Yet we must add to this ambiguity, this crisis of categories. We must add to what Caribbean poet Aimé Césaire called “thingification.” Given that slaves were essentially prosthetics for a white, allegedly more rational intelligence and deemed incapable of reason, their status hovered in a zone between human, animal, and also machine.

It should then be no surprise to discover that in the evolution of technology one can find moments of fusion where race is either, grafted onto the machine or racial meanings used to render inorganic life as human. Understanding creolization as a process that occurs as much between races or cultural groups as it does between the putatively human and inhuman (or between human beings and different forms of technology) these fusions are inevitable. The value of race also becomes clear: those deemed marginal to technological development are ever deployed to provide a contrast for a fetishized newness (or modernity). And those who have been excluded from “the human” are ever evoked to give it value.

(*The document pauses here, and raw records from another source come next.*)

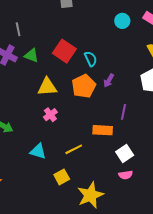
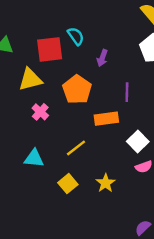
red square: (64, 51) -> (50, 49), moved, turned -30
orange pentagon: (84, 86) -> (77, 90), moved
yellow star: (90, 195) -> (106, 183), moved, size x0.6

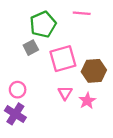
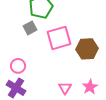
pink triangle: (65, 93) -> (65, 88), moved
pink star: (87, 101) -> (90, 87), moved

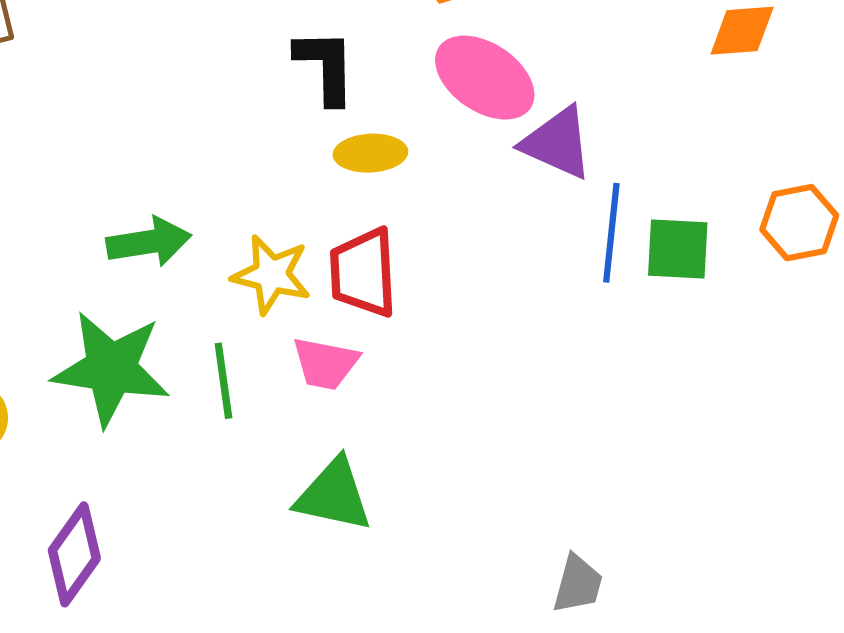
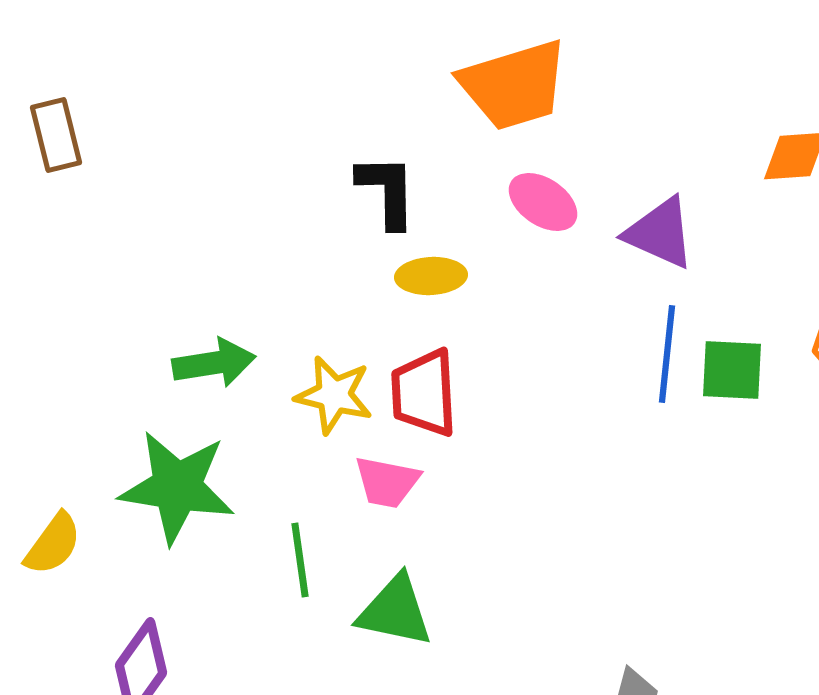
pink ellipse: (485, 78) -> (543, 202), size x0.7
purple triangle: (557, 143) -> (660, 233), moved
green line: (223, 381) -> (300, 560), moved

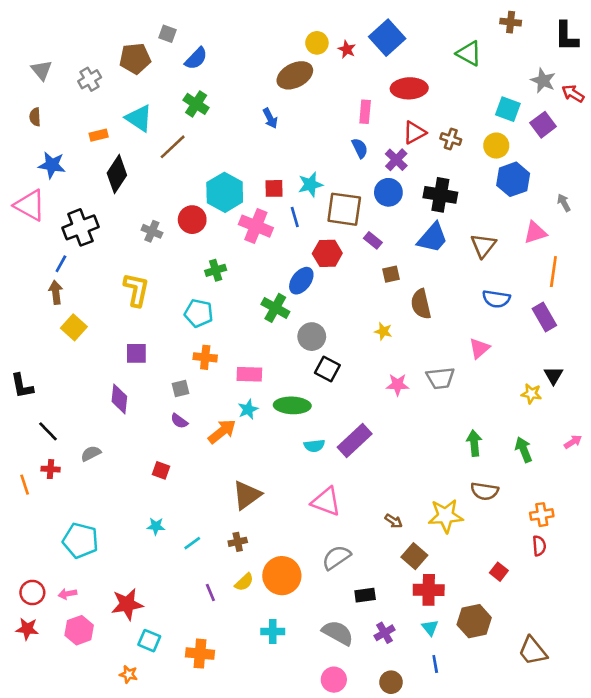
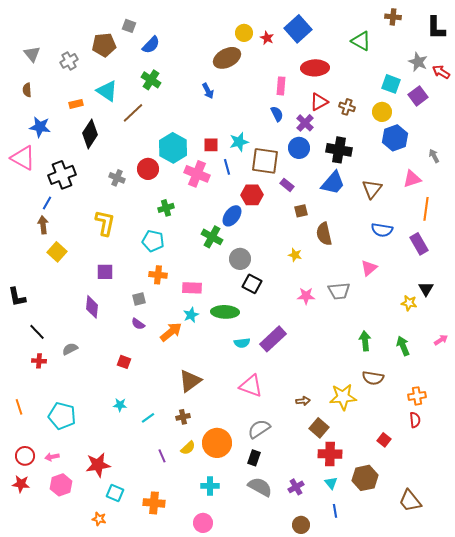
orange line: (25, 485) -> (19, 407), moved
brown arrow: (394, 521) -> (303, 401), turned -40
black rectangle: (365, 595) -> (254, 458), moved, turned -63
pink circle: (334, 680) -> (203, 523), moved

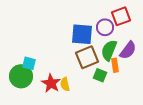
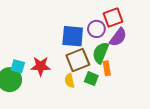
purple semicircle: (128, 50) -> (118, 37), moved
red star: (51, 83) -> (41, 66), moved, turned -30
yellow semicircle: (65, 84) -> (70, 81), moved

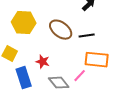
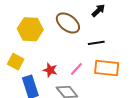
brown ellipse: (61, 30) -> (68, 23), moved
pink line: (80, 76) -> (76, 69), moved

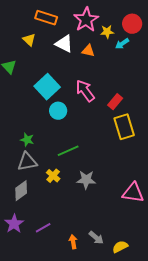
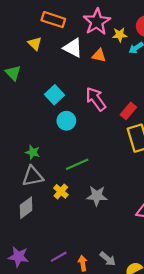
cyan square: (47, 87) -> (54, 95), size x0.7
purple star: (14, 224) -> (18, 257), moved, turned -30
purple line: (43, 228) -> (59, 257), moved

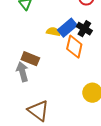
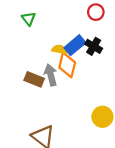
orange diamond: (74, 47) -> (67, 65), moved
gray arrow: (22, 72) -> (51, 75), moved

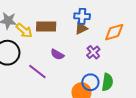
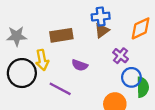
yellow arrow: (24, 31) -> (42, 60), moved, turned 48
blue circle: (90, 82) -> (131, 77), moved

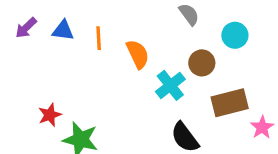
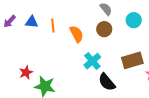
brown circle: (202, 63) -> (104, 29), moved
cyan cross: (170, 85) -> (92, 61), moved

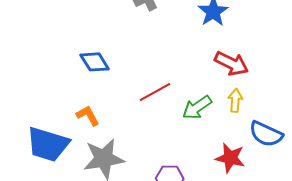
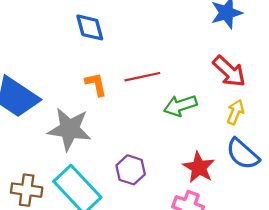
yellow arrow: (235, 100) -> (235, 112), moved
orange L-shape: (88, 116) -> (96, 84), moved

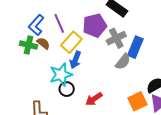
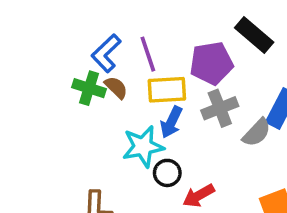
gray cross: (116, 38) -> (220, 108), moved
yellow rectangle: (71, 42) -> (167, 90), turned 40
black circle: (67, 89) -> (167, 173), moved

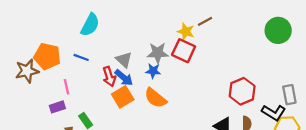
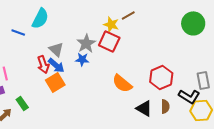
cyan semicircle: (90, 25) -> (40, 18), moved
gray star: (158, 53) -> (86, 43), turned -30
blue line: (81, 57) -> (18, 32), moved
orange semicircle: (155, 98) -> (122, 83), moved

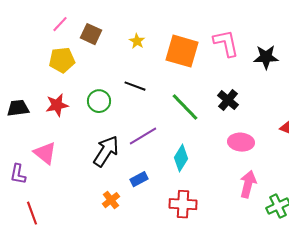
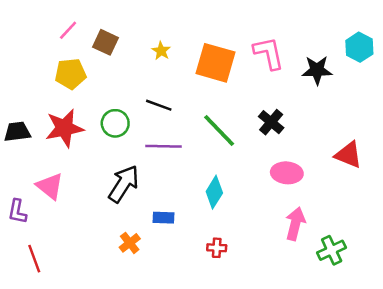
red star: (57, 105) -> (64, 128), size x1.4
purple line: (143, 136) -> (164, 146), moved, turned 32
blue rectangle: (139, 179) -> (164, 218), turned 30
red cross: (183, 204) -> (217, 248), size x0.6

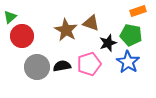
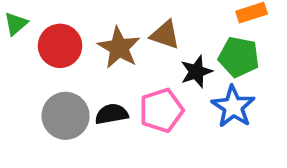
red circle: (22, 36) -> (60, 46), moved

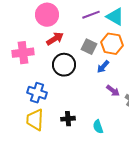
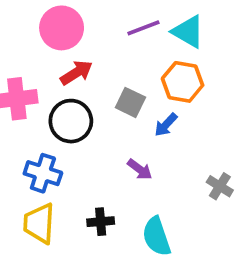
gray square: (89, 47) -> (130, 102), moved
black circle: (64, 65) -> (71, 121), moved
purple arrow: (113, 91) -> (140, 169), moved
cyan semicircle: (98, 127) -> (157, 236), size x1.5

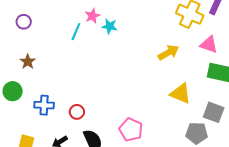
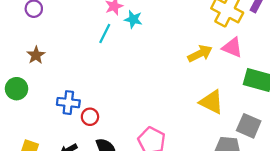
cyan line: (76, 32) -> (105, 33), moved
pink triangle: (209, 44) -> (232, 47), moved
blue cross: (44, 105) -> (68, 103), moved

Race indeed haunts technology, and has always been there in how machines are embodied, from science fiction to cybernetics. Here a few examples that never grow mundane. The first comes from a 19th work often figured as one of the earliest articulations of the possibility of a sentient technology: Samuel Butler’s Erewhon: or, Over the Range (1872) and its precursor essay, “Darwin among the Machines” (1863). Not only is this where it is first argued that machines were too subject to evolutionary processes, but that upon achieving self-awareness would inevitably kill their masters. Thus begins the most reliable trope in Western science fiction: the machine uprising.